§ EXERCISE DIRECTIONS: Each entry below is to be reproduced exactly, though any pictures it holds must be omitted.
*** Opening MATERIALS PROVIDED ***
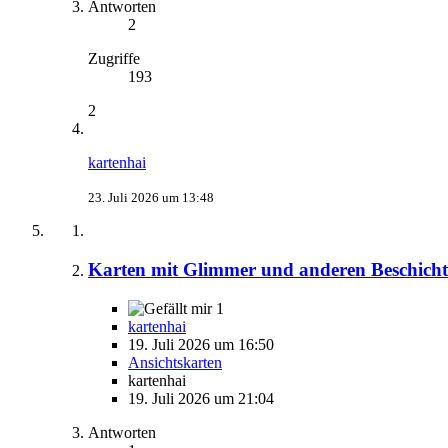
Antworten
2
Zugriffe
193
2
kartenhai
23. Juli 2026 um 13:48
Karten mit Glimmer und anderen Beschich
1
kartenhai
19. Juli 2026 um 16:50
Ansichtskarten
kartenhai
19. Juli 2026 um 21:04
Antworten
*** Closing MATERIALS PROVIDED ***
§ TASK SOLUTION:
Antworten
2
Zugriffe
193
2
kartenhai
23. Juli 2026 um 13:48
Karten mit Glimmer und anderen Beschich
1
kartenhai
19. Juli 2026 um 16:50
Ansichtskarten
kartenhai
19. Juli 2026 um 21:04
Antworten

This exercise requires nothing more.